I read the same meditation books over and over.  I think I may be on the third year of reading the two I'm on now.  I was thinking about changing them out, or at least one of them out on January 1, but I read something this morning that has changed my mind.  It's a weird thing that happens - and I hear this from other people in the program all the time - when I read the same thing over and over:  I find stuff that seems to have just been put in the book.  I couldn't possibly have read it before.  But I must have.  Since I saw something brand new this morning, I may just stay with these two books for another year.

The gist of it was that many of us have a hard time "sitting still" for recovery because our lives have been full of "fight or flight."  Those are the two things we know how to do and neither one of them helps in recovery at all.  It's hard to get in a fight in the program - although it is definitely possible.  Mostly, though, people are working hard to learn NOT to fight.  Depending on how far their recovery has come, they might just smile at you and hug you and tell you to keep coming back if you try to start a fight.  Certainly people run away from the program all the time.  There's a saying, "If you don't like the program, we will cheerfully refund your misery."  So, people leave - running from truth, hard work, self-examination, ego-puncturing, etc.  Lots and lots of us come back when we have hurt bad enough.

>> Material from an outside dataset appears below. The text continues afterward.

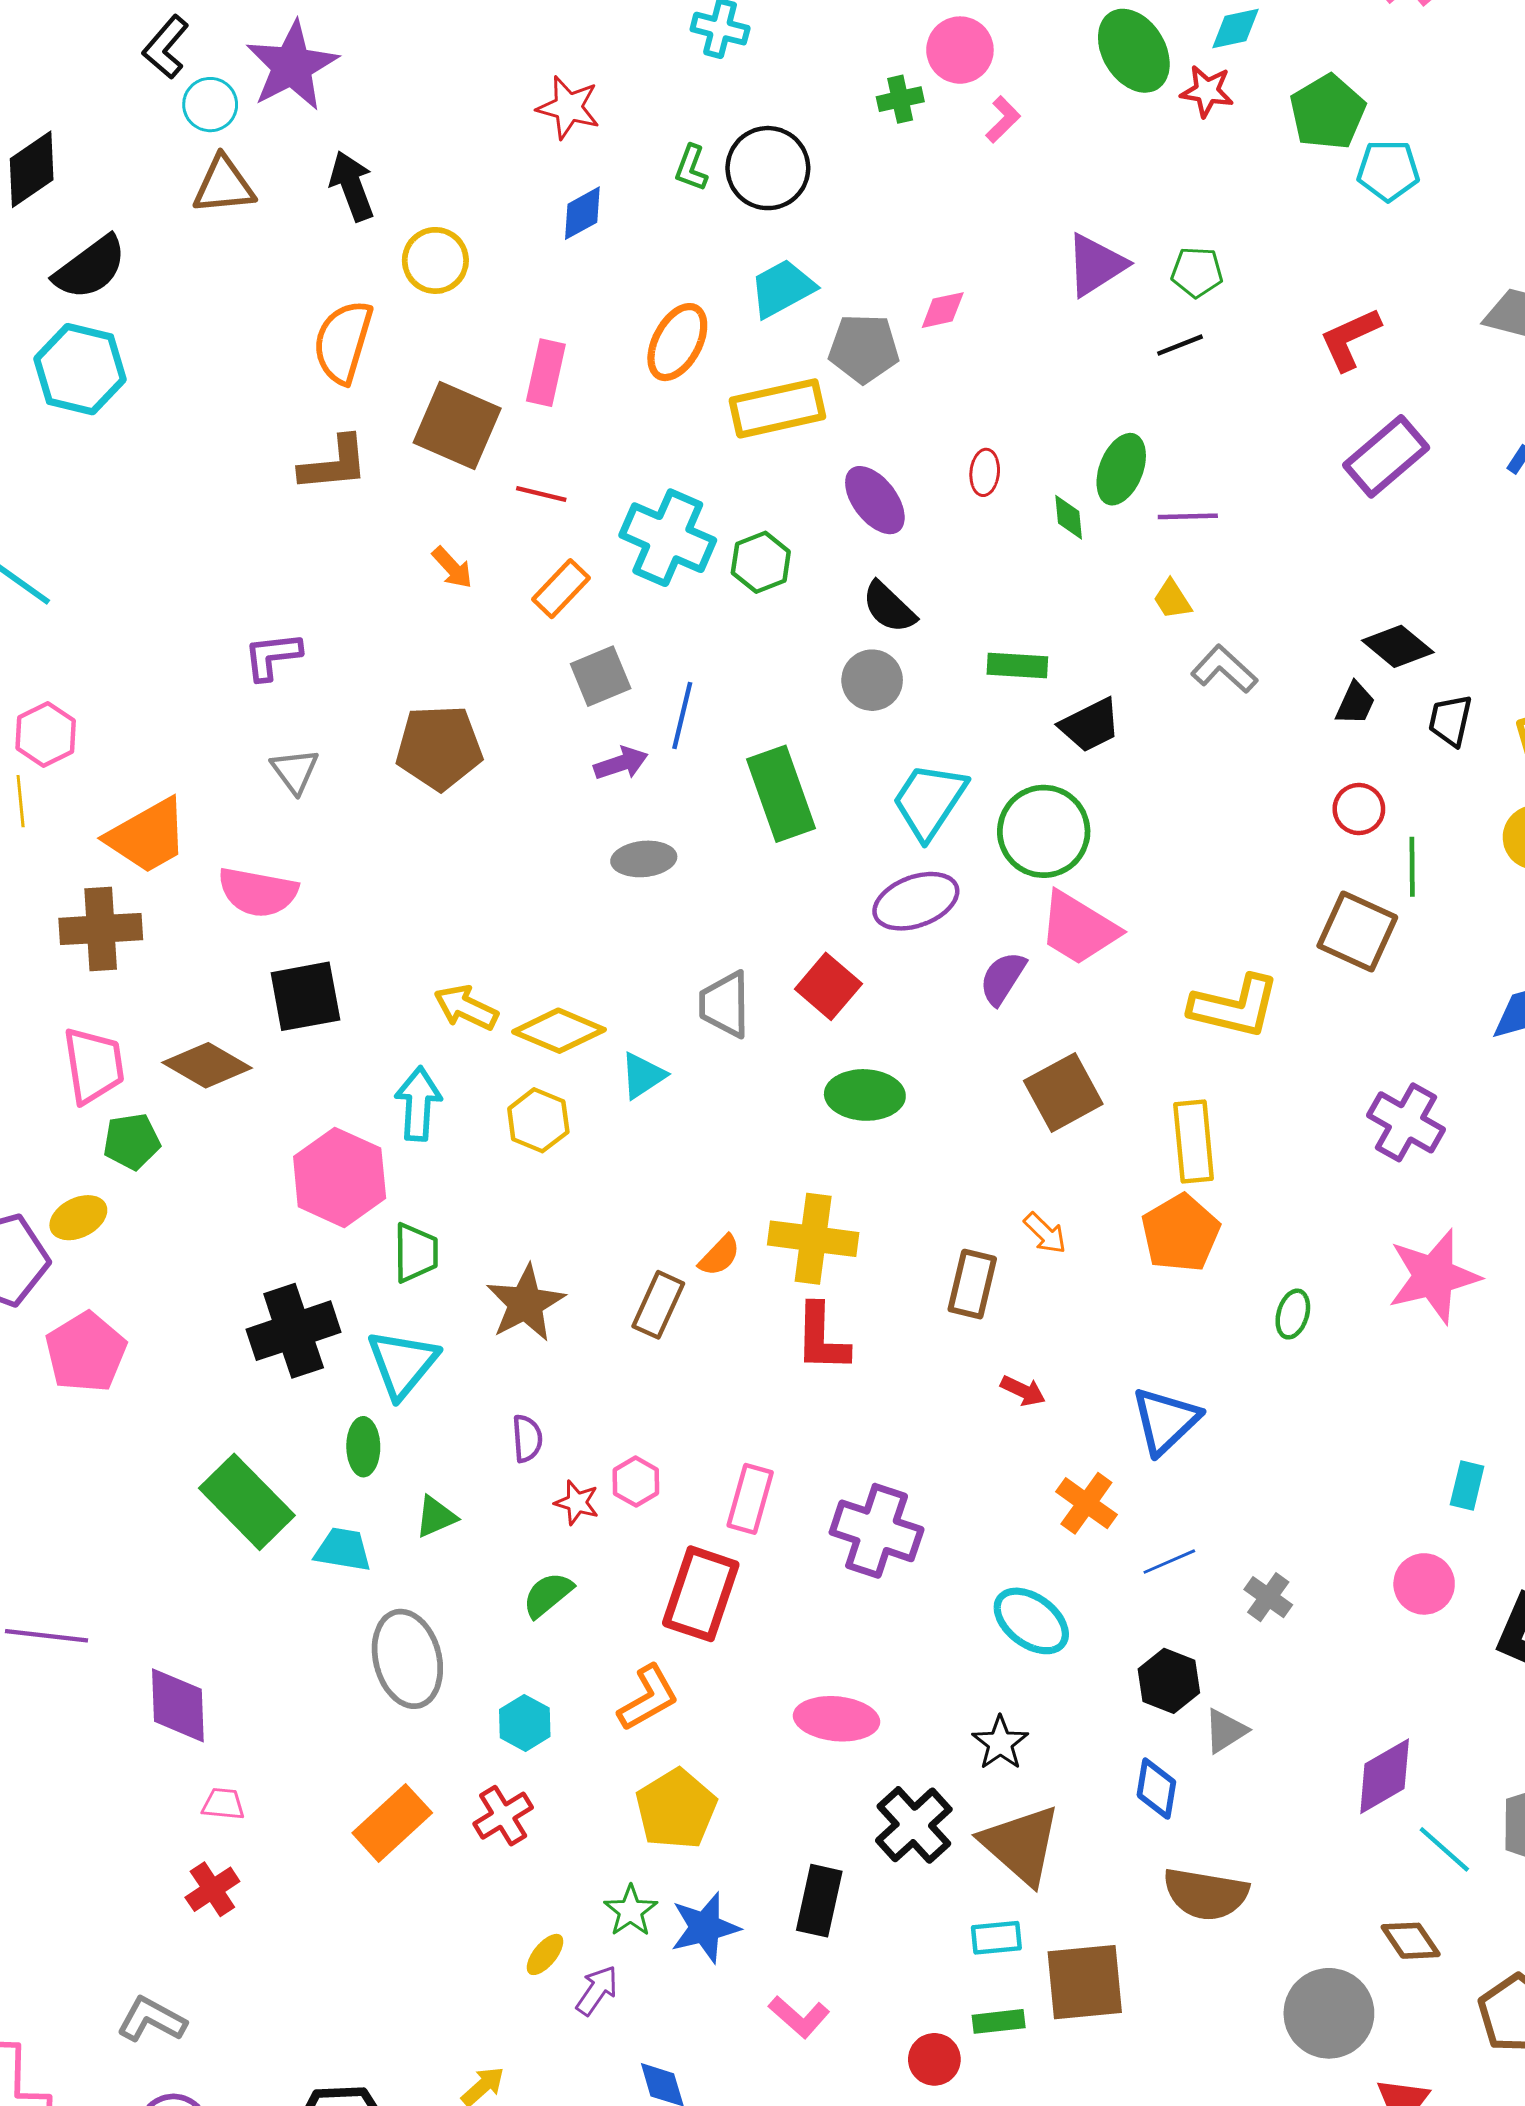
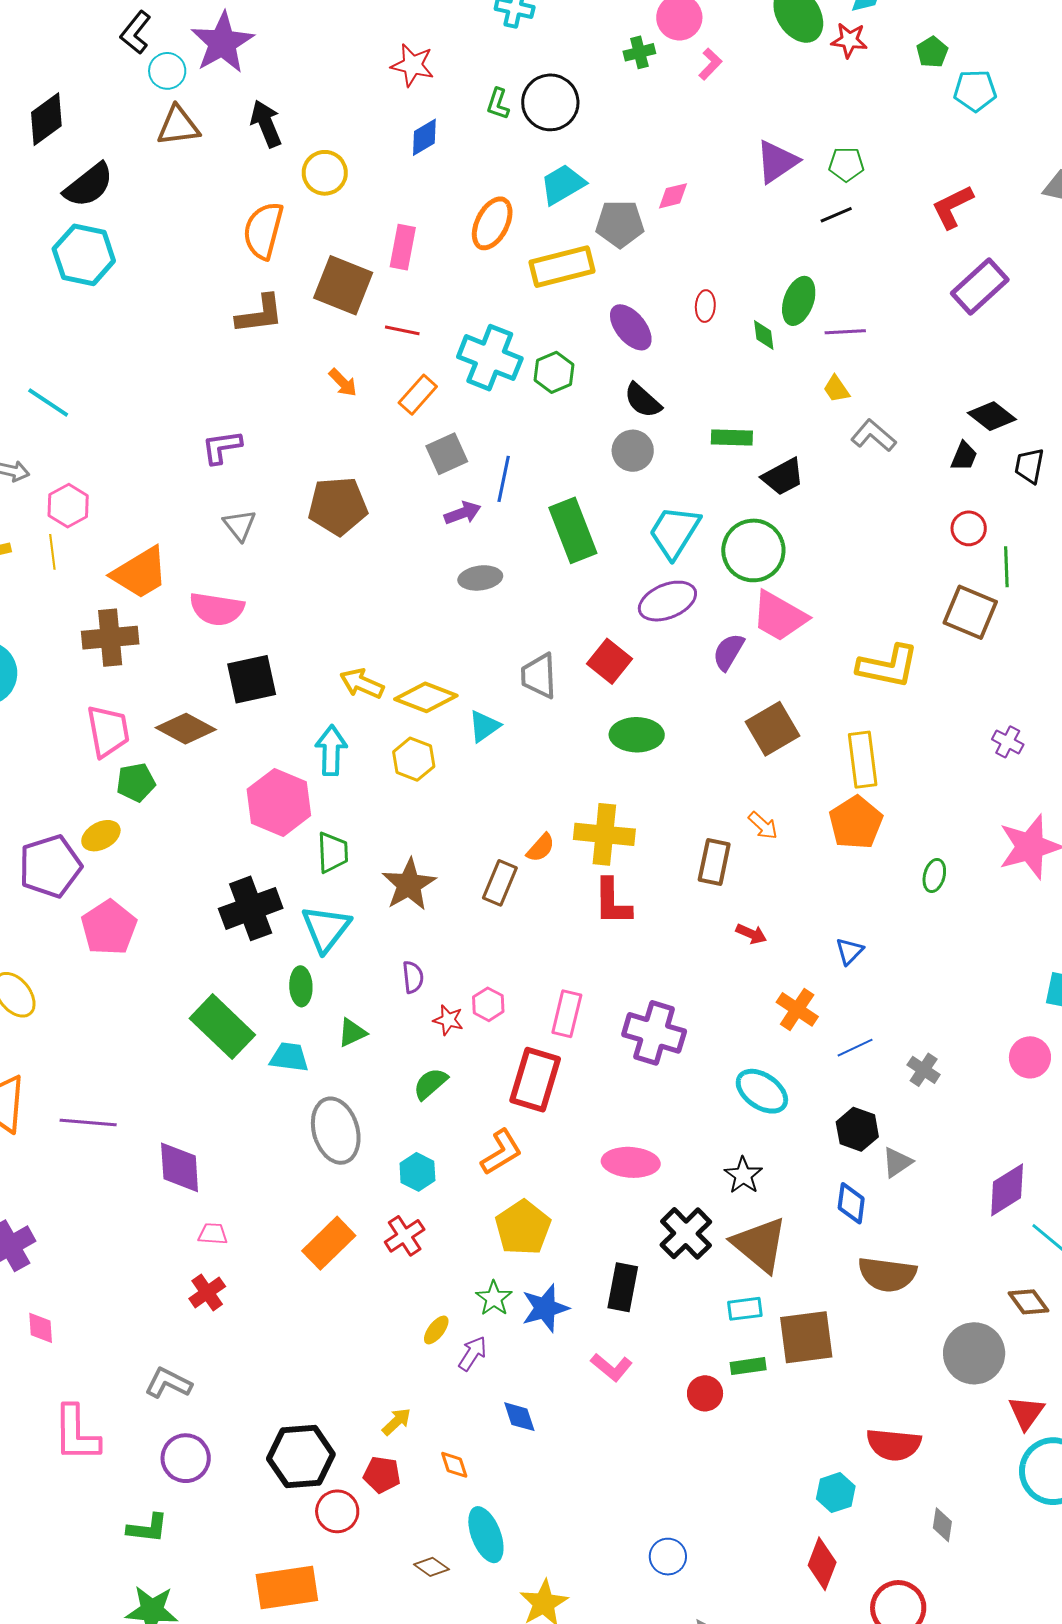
green pentagon: (1328, 112) -> (932, 52), size x0.6
purple cross: (1406, 1122) -> (1008, 742), size x0.6
blue triangle: (1165, 1421) -> (849, 951), size x0.6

That "sitting still" explanation is very helpful to me.  I've certainly been in that "flight or flight" mode for most of my life, and it still is hard for me to sit still.   The people I work with have big trouble sitting still and working out solutions to problems.  I'm thinking that they might be like me and just very used to either fighting or running.  But problem solving requires sitting still and thinking and taking responsibility instead of running away or picking a fight -both of which make the cause of the problem other people!